I did drop you an email; let me know if you did not get it.

ncw commented 8 months ago

I have dropped a PR https://github.com/diskfs/go-diskfs/pull/206 with a configurable cache.

I drilled into the memory problems and yes, it is just Go being slow to reclaim blocks. Setting GOGC=10 makes it use less memory which is quite conclusive.

There might be more memory optimization to be done to check that we aren't pinning the big blocks in memory by having a reference to part of them (eg a byte slice in a FileInfo) but I haven't done that yet.

I did experiment with pools for buffers and re-using memory blocks for the decompressors but it didn't make a significant difference so I left it out of the PR.

I ended up implementing my own LRU cache which means it can do the read through exactly how we want it.

deitch commented 8 months ago

I drilled into the memory problems and yes, it is just Go being slow to reclaim blocks. Setting GOGC=10 makes it use less memory which is quite conclusive.

Yeah, but then we are telling other people how to compile things, when this should just be a library.

Well, if nothing else, I can see you getting a call from one of the financial or big tech firms to be the expert optimizer for their golang services. I know people who have made a mint for years doing that for Java. šŸ˜†

ncw commented 8 months ago

I drilled into the memory problems and yes, it is just Go being slow to reclaim blocks. Setting GOGC=10 makes it use less memory which is quite conclusive.

Yeah, but then we are telling other people how to compile things, when this should just be a library.

Setting GOGC is quite common to trade off CPU for memory in go programs. It came up enough times that it made it into the rclone FAQ!

Well, if nothing else, I can see you getting a call from one of the financial or big tech firms to be the expert optimizer for their golang services. I know people who have made a mint for years doing that for Java. šŸ˜†

:-) Go is much better behaved than Java in my experience. I believe this is because Go is good at allocating things on the stack with its escape analysis. The Go GC is optimised for low latency which doesn't always mean low memory though.

deitch commented 8 months ago

Setting GOGC is quite common to trade off CPU for memory in go programs. It came up enough times that it made it into the rclone FAQ!

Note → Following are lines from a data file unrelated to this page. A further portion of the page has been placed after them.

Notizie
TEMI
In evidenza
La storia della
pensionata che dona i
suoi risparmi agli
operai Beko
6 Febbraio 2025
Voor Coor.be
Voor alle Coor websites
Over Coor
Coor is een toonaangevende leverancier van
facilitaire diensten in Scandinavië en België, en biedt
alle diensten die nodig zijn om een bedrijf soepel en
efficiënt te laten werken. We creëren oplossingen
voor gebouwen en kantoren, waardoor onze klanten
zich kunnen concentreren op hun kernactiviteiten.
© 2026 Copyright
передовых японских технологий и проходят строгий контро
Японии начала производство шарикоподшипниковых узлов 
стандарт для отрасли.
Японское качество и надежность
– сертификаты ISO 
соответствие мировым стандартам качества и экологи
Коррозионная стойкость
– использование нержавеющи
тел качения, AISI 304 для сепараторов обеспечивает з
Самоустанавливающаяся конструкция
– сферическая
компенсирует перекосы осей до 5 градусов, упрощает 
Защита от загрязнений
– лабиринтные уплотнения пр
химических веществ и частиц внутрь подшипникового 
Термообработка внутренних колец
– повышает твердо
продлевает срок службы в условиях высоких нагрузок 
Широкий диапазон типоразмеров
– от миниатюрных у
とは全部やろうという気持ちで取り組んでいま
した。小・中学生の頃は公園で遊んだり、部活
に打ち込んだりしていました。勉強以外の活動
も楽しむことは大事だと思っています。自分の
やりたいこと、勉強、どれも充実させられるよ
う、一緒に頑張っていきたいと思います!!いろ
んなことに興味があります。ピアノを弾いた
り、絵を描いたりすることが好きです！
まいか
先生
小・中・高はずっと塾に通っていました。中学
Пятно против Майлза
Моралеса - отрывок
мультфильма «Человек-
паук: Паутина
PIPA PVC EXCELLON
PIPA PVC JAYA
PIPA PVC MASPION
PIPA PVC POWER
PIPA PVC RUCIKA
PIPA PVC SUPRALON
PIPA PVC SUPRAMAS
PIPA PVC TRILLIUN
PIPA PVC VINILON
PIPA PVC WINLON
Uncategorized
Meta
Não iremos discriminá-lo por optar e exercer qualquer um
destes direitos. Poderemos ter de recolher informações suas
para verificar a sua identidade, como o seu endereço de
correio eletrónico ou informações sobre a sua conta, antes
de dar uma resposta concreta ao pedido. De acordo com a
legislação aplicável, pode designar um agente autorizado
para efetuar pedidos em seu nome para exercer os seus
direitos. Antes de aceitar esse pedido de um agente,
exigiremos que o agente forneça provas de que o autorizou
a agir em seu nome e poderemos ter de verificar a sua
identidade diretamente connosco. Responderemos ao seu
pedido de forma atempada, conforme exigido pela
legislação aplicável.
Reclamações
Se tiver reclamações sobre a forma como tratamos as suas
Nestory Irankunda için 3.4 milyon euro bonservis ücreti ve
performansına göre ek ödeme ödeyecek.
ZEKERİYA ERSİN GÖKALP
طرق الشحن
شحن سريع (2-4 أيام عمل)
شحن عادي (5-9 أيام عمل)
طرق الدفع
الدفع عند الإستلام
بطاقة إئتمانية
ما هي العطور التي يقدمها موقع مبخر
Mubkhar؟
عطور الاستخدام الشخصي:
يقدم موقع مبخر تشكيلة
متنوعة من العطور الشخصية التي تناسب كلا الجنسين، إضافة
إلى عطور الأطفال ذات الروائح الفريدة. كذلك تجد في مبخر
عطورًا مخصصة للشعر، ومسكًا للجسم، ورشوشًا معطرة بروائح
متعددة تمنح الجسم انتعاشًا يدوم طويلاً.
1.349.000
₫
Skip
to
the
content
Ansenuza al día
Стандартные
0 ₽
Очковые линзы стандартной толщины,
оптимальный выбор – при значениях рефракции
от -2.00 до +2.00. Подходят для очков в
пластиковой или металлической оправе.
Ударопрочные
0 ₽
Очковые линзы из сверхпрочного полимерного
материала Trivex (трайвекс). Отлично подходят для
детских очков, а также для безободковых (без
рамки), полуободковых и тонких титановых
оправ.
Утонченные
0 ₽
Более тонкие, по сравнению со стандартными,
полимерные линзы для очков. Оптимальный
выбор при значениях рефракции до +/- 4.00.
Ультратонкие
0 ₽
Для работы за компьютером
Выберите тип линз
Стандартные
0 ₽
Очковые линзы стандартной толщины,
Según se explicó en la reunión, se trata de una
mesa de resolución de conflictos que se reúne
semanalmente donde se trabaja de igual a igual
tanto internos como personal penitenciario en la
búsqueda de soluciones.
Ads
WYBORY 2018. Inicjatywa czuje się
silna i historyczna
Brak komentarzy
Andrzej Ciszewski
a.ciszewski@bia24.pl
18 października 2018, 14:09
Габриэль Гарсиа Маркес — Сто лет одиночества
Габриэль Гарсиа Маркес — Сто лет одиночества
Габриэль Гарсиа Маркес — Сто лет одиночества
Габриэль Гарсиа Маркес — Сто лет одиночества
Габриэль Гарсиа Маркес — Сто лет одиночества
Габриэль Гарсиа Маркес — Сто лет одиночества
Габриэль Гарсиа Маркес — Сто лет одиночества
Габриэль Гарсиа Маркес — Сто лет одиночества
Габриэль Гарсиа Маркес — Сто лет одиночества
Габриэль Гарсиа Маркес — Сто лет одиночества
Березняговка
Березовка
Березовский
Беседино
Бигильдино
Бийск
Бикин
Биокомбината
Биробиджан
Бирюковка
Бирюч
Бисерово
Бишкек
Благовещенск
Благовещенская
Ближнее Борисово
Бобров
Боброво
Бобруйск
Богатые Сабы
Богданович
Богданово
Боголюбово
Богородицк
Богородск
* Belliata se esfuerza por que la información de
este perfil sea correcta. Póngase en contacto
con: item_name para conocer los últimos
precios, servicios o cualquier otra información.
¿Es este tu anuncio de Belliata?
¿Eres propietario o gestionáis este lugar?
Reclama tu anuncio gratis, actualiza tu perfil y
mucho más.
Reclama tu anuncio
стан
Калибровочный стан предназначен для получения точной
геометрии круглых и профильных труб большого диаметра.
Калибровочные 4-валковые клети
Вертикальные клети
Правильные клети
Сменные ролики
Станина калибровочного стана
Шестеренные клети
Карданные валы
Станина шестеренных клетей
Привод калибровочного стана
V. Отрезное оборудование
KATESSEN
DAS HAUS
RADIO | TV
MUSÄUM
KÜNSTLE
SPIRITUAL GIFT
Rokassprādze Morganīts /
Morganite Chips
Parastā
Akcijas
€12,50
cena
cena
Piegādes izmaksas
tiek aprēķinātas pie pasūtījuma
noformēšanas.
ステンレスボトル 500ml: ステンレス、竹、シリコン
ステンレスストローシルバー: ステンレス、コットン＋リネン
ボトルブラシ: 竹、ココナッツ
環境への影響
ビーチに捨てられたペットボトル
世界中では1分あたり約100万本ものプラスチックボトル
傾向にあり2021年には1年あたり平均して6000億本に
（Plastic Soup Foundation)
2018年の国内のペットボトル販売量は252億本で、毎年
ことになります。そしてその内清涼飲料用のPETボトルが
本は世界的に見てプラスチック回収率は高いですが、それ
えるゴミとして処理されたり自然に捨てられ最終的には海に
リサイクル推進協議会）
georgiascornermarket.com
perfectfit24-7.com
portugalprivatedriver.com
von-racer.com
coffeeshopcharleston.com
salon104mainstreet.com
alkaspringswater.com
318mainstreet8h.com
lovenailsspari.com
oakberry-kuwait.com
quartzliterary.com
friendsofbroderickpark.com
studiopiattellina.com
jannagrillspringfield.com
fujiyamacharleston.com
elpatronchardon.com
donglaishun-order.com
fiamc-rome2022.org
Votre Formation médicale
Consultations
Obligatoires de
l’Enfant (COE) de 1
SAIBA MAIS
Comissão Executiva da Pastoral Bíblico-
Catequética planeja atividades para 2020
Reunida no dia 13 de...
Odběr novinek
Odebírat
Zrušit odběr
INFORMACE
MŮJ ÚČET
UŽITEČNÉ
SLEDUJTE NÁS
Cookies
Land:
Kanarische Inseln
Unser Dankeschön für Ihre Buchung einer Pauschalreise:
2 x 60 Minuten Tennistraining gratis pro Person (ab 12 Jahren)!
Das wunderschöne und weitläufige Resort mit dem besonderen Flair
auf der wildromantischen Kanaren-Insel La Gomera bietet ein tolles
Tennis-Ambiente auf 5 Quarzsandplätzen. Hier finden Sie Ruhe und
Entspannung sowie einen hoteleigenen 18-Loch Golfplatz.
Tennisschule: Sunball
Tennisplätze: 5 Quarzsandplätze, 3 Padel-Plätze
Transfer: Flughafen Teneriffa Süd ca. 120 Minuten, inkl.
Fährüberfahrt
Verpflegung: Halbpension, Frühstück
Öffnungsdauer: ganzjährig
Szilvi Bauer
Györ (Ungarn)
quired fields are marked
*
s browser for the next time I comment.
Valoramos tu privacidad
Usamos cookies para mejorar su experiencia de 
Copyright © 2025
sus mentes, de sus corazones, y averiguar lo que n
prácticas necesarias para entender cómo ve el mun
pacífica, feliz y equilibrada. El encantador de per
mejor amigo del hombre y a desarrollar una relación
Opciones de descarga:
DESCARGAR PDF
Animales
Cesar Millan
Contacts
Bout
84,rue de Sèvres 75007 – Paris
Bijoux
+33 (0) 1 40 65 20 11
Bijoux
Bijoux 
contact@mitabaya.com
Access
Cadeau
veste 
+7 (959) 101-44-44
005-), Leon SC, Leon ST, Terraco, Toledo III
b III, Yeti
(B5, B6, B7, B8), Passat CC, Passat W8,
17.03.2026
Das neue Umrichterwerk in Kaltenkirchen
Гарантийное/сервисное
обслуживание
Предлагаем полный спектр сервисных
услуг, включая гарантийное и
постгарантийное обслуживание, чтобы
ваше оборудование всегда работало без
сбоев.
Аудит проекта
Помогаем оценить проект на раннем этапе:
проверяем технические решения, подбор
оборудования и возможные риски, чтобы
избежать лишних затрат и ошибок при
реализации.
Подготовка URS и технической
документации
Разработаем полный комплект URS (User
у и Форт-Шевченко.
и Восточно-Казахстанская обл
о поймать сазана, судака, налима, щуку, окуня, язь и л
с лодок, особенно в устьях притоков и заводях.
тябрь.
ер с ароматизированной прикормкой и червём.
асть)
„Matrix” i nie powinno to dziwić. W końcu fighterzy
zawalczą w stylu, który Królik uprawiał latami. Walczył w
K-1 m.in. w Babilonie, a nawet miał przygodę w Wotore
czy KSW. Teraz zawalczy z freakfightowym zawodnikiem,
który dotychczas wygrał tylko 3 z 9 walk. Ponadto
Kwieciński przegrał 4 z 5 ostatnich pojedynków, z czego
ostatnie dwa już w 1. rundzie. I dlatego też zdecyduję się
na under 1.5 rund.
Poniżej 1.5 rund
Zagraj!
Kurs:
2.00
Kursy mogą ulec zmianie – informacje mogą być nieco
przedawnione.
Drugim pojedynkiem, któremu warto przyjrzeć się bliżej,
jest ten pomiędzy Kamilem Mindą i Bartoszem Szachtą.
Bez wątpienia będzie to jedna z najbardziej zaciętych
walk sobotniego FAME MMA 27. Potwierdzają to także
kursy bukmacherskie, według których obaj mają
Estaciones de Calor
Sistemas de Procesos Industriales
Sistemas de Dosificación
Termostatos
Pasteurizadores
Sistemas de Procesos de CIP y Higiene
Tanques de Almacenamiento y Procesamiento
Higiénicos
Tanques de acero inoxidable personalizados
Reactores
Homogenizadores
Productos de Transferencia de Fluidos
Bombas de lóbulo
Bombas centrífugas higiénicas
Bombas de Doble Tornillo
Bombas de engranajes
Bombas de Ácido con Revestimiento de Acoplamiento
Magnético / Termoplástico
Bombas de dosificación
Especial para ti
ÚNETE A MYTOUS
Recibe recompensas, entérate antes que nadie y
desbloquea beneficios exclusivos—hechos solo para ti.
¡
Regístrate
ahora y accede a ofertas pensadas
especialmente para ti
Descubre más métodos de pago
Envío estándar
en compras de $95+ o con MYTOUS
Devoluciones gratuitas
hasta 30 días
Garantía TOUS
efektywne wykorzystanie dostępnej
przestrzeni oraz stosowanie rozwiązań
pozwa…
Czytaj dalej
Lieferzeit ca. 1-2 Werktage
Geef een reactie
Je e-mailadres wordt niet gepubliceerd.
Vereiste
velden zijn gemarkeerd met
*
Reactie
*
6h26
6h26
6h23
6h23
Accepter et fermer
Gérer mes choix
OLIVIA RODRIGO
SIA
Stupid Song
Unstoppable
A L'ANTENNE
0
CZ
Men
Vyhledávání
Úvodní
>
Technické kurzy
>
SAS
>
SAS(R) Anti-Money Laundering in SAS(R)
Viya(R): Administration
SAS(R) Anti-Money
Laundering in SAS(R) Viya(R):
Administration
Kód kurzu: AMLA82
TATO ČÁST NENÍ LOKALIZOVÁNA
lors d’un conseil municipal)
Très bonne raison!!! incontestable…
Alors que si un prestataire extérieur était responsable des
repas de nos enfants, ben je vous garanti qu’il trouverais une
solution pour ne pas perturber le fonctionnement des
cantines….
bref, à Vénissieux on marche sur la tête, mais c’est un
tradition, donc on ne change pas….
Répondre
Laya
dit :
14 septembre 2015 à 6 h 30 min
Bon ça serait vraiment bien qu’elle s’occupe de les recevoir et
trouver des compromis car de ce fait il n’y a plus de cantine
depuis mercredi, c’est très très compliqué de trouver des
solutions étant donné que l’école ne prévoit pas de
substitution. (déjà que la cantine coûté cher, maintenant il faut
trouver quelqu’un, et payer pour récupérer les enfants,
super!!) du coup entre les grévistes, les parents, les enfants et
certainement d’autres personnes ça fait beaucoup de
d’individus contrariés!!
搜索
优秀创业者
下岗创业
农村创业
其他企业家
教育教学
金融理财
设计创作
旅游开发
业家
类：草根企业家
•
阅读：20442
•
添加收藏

Now that surprises me. I would expect that users never would think of things like that, or if they do, it is a CLI flag.

Go is much better behaved than Java in my experience. I believe this is because Go is good at allocating things on the stack with its escape analysis. The Go GC is optimised for low latency which doesn't always mean low memory though.

My experience at financials (spent a lot of years in them) usually is a happy willingness to trade off resources (CPU+memory) to improve latency.